In an acknowledgment of the challenges that could lie ahead for borrowers, Biden said missing a payment won’t lead to many of the usual penalties for a year after the bills resume. In addition, the president said his administration would try to find another way to deliver on student debt forgiveness.
This aid is not another payment pause extension
Former President Donald Trump first announced the stay on federal student loan bills and the accrual of interest in March 2020, when the coronavirus pandemic hit the U.S. and crippled the economy.
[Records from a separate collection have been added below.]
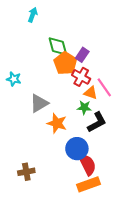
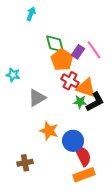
red cross: (81, 77) -> (70, 81), moved
pink line: (104, 87) -> (94, 50), moved
orange triangle: (91, 93) -> (86, 88), size x1.5
black L-shape: (97, 122) -> (95, 102), moved
orange star: (57, 123) -> (49, 131), moved

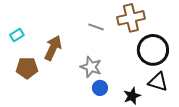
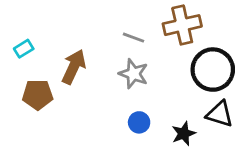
gray star: (91, 67) -> (134, 74), moved

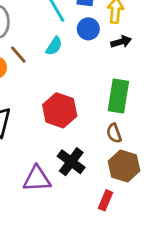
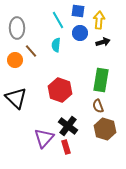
cyan semicircle: (54, 46) -> (56, 45), turned 152
purple triangle: (37, 179) -> (44, 138), turned -45
red rectangle: (105, 200) -> (66, 147), moved, turned -40

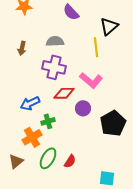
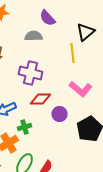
gray semicircle: (55, 41) -> (34, 36), moved
pink L-shape: (91, 80) -> (80, 89), moved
The pause has since been extended eight times.
The latest announcement by Biden is not another extension of that policy.
Even if the president wanted to prolong the relief, the recent bipartisan agreement to raise the federal debt ceiling included a provision that officially terminates the more than three-year-long pause at the end of August. (Borrowers’ official due date will depend on their loan terms.)
However, borrowers will be spared from many of the usual consequences of missing a payment until October of next year.
For example, loans will not go into default and delinquencies will not be reported to credit reporting agencies, said higher education expert Mark Kantrowitz. Late fees won’t be charged, either.
“The 12-month on-ramp is similar to a forbearance in many ways,” Kantrowitz said.
But as is the case with a forbearance, interest will continue accruing on your debt while you don’t make payments. As a result, Kantrowitz recommends borrowers start repaying their bills, if they can.
“Doing otherwise will eventually hurt them,” he said.